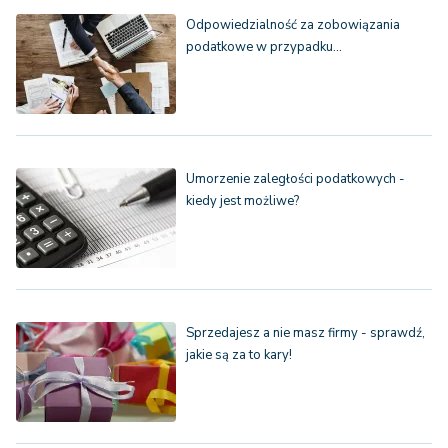
Odpowiedzialność za zobowiązania
podatkowe w przypadku…
Umorzenie zaległości podatkowych -
kiedy jest możliwe?
Sprzedajesz a nie masz firmy - sprawdź,
jakie są za to kary!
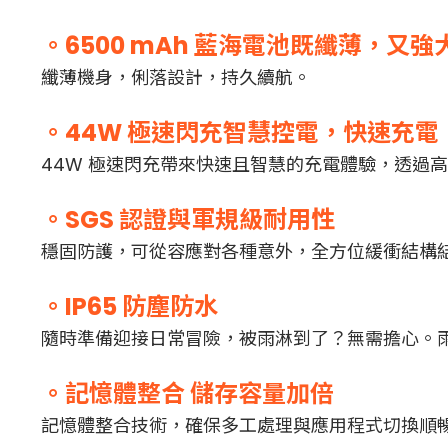
。6500 mAh 藍海電池既纖薄，又強
纖薄機身，俐落設計，持久續航。
。44W 極速閃充智慧控電，快速充電
44W 極速閃充帶來快速且智慧的充電體驗，透過
。SGS 認證與軍規級耐用性
穩固防護，可從容應對各種意外，全方位緩衝結構
。IP65 防塵防水
隨時準備迎接日常冒險，被雨淋到了？無需擔心。雨
。記憶體整合 儲存容量加倍
記憶體整合技術，確保多工處理與應用程式切換順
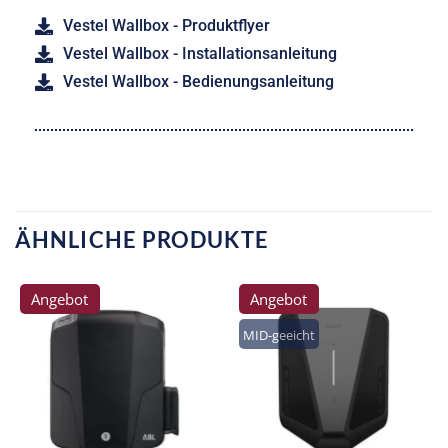
Vestel Wallbox - Produktflyer
Vestel Wallbox - Installationsanleitung
Vestel Wallbox - Bedienungsanleitung
ÄHNLICHE PRODUKTE
Angebot
Angebot
MID-geeicht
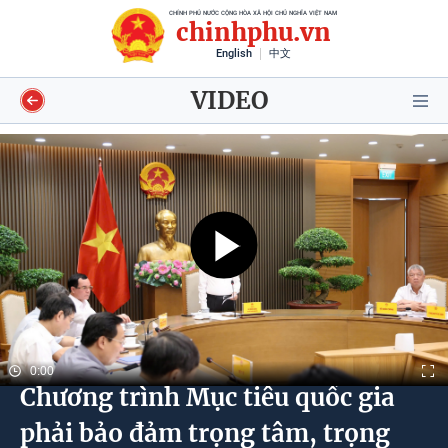
CHÍNH PHỦ NƯỚC CỘNG HÒA XÃ HỘI CHỦ NGHĨA VIỆT NAM
chinhphu.vn
English
中文
VIDEO
Video
Voices
Shorts video
Longform
0:00
Chương trình Mục tiêu quốc gia
Infographics
phải bảo đảm trọng tâm, trọng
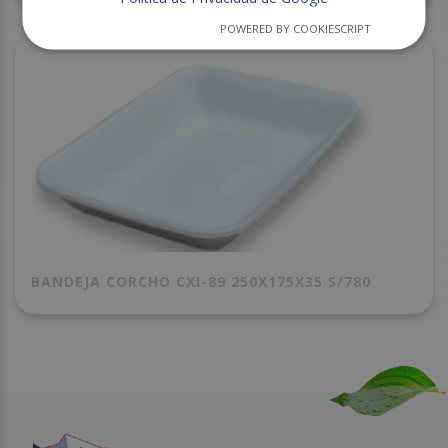
POWERED BY COOKIESCRIPT
BANDEJA CORCHO CXI-89 250X175X35 S/780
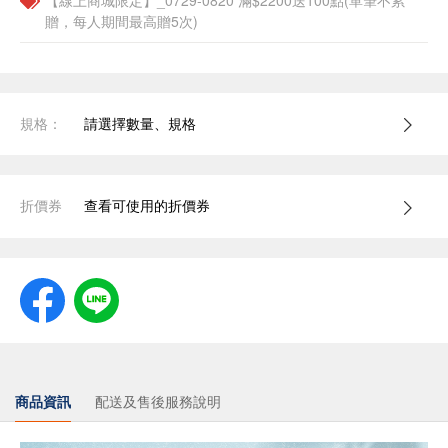
【線上商城限定】_0729-0820 滿$2200送100點(單筆不累
贈，每人期間最高贈5次)
規格：
請選擇數量、規格
折價券
查看可使用的折價券
商品資訊
配送及售後服務說明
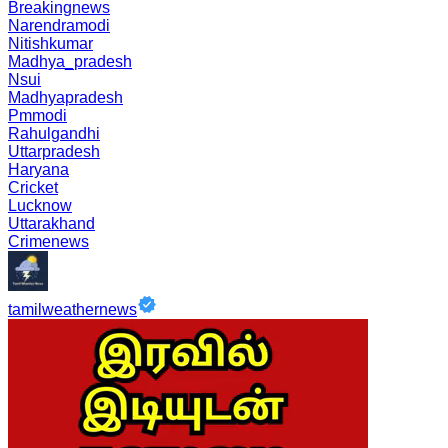
Breakingnews
Narendramodi
Nitishkumar
Madhya_pradesh
Nsui
Madhyapradesh
Pmmodi
Rahulgandhi
Uttarpradesh
Haryana
Cricket
Lucknow
Uttarakhand
Crimenews
tamilweathernews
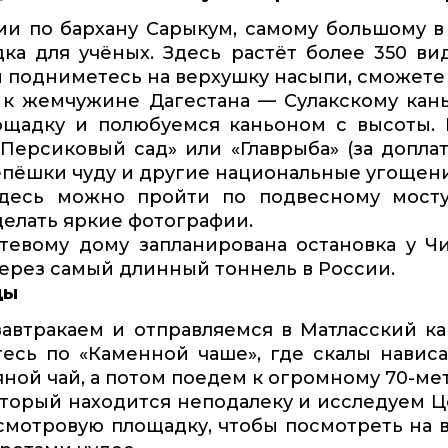
ии по бархану Сарыкум, самому большому 
ка для учёных. Здесь растёт более 350 ви
ы подниметесь на верхушку насыпи, сможете 
к жемчужине Дагестана — Сулакскому каньо
ощадку и полюбуемся каньоном с высоты. 
«Персиковый сад» или «Главрыба» (за допла
епёшки чуду и другие национальные угощени
есь можно пройти по подвесному мосту,
делать яркие фотографии.
тевому дому запланирована остановка у Ч
ерез самый длинный тоннель в России.
ды
 завтракаем и отправляемся в Матласский 
есь по «Каменной чаше», где скалы навис
ной чай, а потом поедем к огромному 70-ме
который находится неподалеку и исследуем 
смотровую площадку, чтобы посмотреть на в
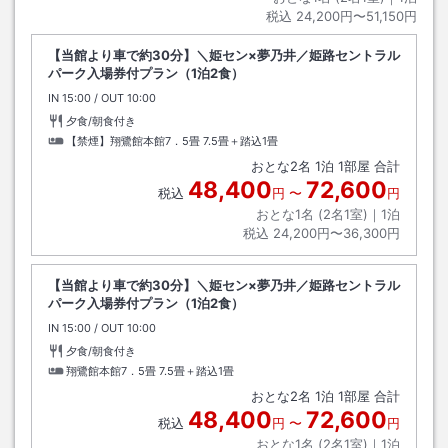
税込
24,200円〜51,150円
【当館より車で約30分】＼姫セン×夢乃井／姫路セントラル
パーク入場券付プラン（1泊2食）
IN
チェックイン
15:00
/ OUT
チェックアウト
10:00
夕食/朝食付き
【禁煙】翔鷺館本館7．5畳
7.5畳＋踏込1畳
おとな
2
名
1
泊
1
部屋 合計
48,400
72,600
税込
円
〜
円
おとな1名 (
2
名1室)｜
1
泊
税込
24,200円〜36,300円
【当館より車で約30分】＼姫セン×夢乃井／姫路セントラル
パーク入場券付プラン（1泊2食）
IN
チェックイン
15:00
/ OUT
チェックアウト
10:00
夕食/朝食付き
翔鷺館本館7．5畳
7.5畳＋踏込1畳
おとな
2
名
1
泊
1
部屋 合計
48,400
72,600
税込
円
〜
円
おとな1名 (
2
名1室)｜
1
泊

----------------------------------------

**Work order:** Hand over the entries again, exactly as written and without the pictures.

**Solved problem:**
Odpowiedzialność za zobowiązania
podatkowe w przypadku…
Umorzenie zaległości podatkowych -
kiedy jest możliwe?
Sprzedajesz a nie masz firmy - sprawdź,
jakie są za to kary!
。6500 mAh 藍海電池既纖薄，又強
纖薄機身，俐落設計，持久續航。
。44W 極速閃充智慧控電，快速充電
44W 極速閃充帶來快速且智慧的充電體驗，透過
。SGS 認證與軍規級耐用性
穩固防護，可從容應對各種意外，全方位緩衝結構
。IP65 防塵防水
隨時準備迎接日常冒險，被雨淋到了？無需擔心。雨
。記憶體整合 儲存容量加倍
記憶體整合技術，確保多工處理與應用程式切換順
Vestel Wallbox - Produktflyer
Vestel Wallbox - Installationsanleitung
Vestel Wallbox - Bedienungsanleitung
ÄHNLICHE PRODUKTE
Angebot
Angebot
MID-geeicht
CHÍNH PHỦ NƯỚC CỘNG HÒA XÃ HỘI CHỦ NGHĨA VIỆT NAM
chinhphu.vn
English
中文
VIDEO
Video
Voices
Shorts video
Longform
0:00
Chương trình Mục tiêu quốc gia
Infographics
phải bảo đảm trọng tâm, trọng
POWERED BY COOKIESCRIPT
BANDEJA CORCHO CXI-89 250X175X35 S/780
【線上商城限定】_0729-0820 滿$2200送100點(單筆不累
贈，每人期間最高贈5次)
規格：
請選擇數量、規格
折價券
查看可使用的折價券
商品資訊
配送及售後服務說明
Breakingnews
Narendramodi
Nitishkumar
Madhya_pradesh
Nsui
Madhyapradesh
Pmmodi
Rahulgandhi
Uttarpradesh
Haryana
Cricket
Lucknow
Uttarakhand
Crimenews
tamilweathernews
ии по бархану Сарыкум, самому большому 
ка для учёных. Здесь растёт более 350 ви
ы подниметесь на верхушку насыпи, сможете 
к жемчужине Дагестана — Сулакскому каньо
ощадку и полюбуемся каньоном с высоты. 
«Персиковый сад» или «Главрыба» (за допла
епёшки чуду и другие национальные угощени
есь можно пройти по подвесному мосту,
делать яркие фотографии.
тевому дому запланирована остановка у Ч
ерез самый длинный тоннель в России.
ды
 завтракаем и отправляемся в Матласский 
есь по «Каменной чаше», где скалы навис
ной чай, а потом поедем к огромному 70-ме
который находится неподалеку и исследуем 
смотровую площадку, чтобы посмотреть на в
税込
24,200円〜51,150円
【当館より車で約30分】＼姫セン×夢乃井／姫路セントラル
パーク入場券付プラン（1泊2食）
IN
チェックイン
15:00
/ OUT
チェックアウト
10:00
夕食/朝食付き
【禁煙】翔鷺館本館7．5畳
7.5畳＋踏込1畳
おとな
2
名
1
泊
1
部屋 合計
48,400
72,600
税込
円
〜
円
おとな1名 (
2
名1室)｜
1
泊
税込
24,200円〜36,300円
【当館より車で約30分】＼姫セン×夢乃井／姫路セントラル
パーク入場券付プラン（1泊2食）
IN
チェックイン
15:00
/ OUT
チェックアウト
10:00
夕食/朝食付き
翔鷺館本館7．5畳
7.5畳＋踏込1畳
おとな
2
名
1
泊
1
部屋 合計
48,400
72,600
税込
円
〜
円
おとな1名 (
2
名1室)｜
1
泊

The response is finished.